[Python-Dev] Re: PEP 292, Simpler String Substitutions

François Pinard pinard@iro.umontreal.ca
22 Jun 2002 09:52:07 -0400

[Oren Tirosh]

> On Thu, Jun 20, 2002 at 03:48:52PM -0700, Ka-Ping Yee wrote:
> > Using compile-time parsing, as in PEP 215, has the advantage that it
> > avoids any possible security problems; but it also eliminates the
> > possibility of using this for internationalization.  

> Compile-time parsing may eliminate the possibility of using the same 
> mechanism for internationalization, but not the possibility of using the
> same syntax.

Parsing must be done at some time.  Maybe the solution lies into finding some
way so Python could lazily delay the "compilation" of the string to after its
translation (at run-time), when it is known beforehand that a given string
is internationalised.  The `.pyc' would contain byte-code and data slot for
driving the laziness.  The translation and compilation should occur only
once for a particular string, of course, as the internationalised string
may appears within a loop, or within a function which gets called often.
In threaded contexts, if we allow for spurious re-compilations once in a
long while, and with a simple bit of care, locks could be fully avoided.[1]

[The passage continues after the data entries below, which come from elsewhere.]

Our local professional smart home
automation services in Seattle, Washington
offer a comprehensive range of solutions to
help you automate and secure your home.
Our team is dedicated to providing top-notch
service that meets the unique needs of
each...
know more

The good in the above approach is that people would write Python about the
same way irrelevant to the fact internationalisation is in the picture or
not, and would not have to suffer the complexities of "hand" optimisation
of string interpolation in internationalised context.  It would simple
for _everybody_, on the road meant to make internationalisation a breeze.

For Python to know at initial compile time if a string is going to be
internationalised of not, it has to be modified, but a positive side of this
effort is that internationalisation becomes part of the language design.
A possible way towards this (suggested a long while ago) could be to use,
beside `eru', some `t' prefix letter asking for translation.

Two problems are still to be solved, however.  First, going from `_("TEXT")'
to `t"TEXT"', the translation function (`_' here) and textual domain should
have proper defaults, while offering a way to override them for bigger
applications needing finer control or tuning.  A simple solution might lie,
here, into inventing some special module attribute to that purpose.

Second, some applications accept switching national language at run-time.
So a mechanism is needed to invalidate lazily-compiled strings when such a
switch occurs.  An avenue would be to use the national language string code
as the "done" flag in the lazy compilation process, allowing recompilation
to occur on the fly, as needed.

[1] Temporarily switching locale-related environment variables in threaded
contexts may yield pretty surprising results, this is well-known already.
It only stresses, in my opinion, that the design has been frozen without
having all the vision it would have taken.  Many internationalisation devices
implement half-hearted solutions for half-thought problems.  I'm not at all
asserting that it is possible to foresee everything in advance.  Yet, we
could be more productive by _not_ slavishly sticking to actual "standards".

François Pinard   http://www.iro.umontreal.ca/~pinard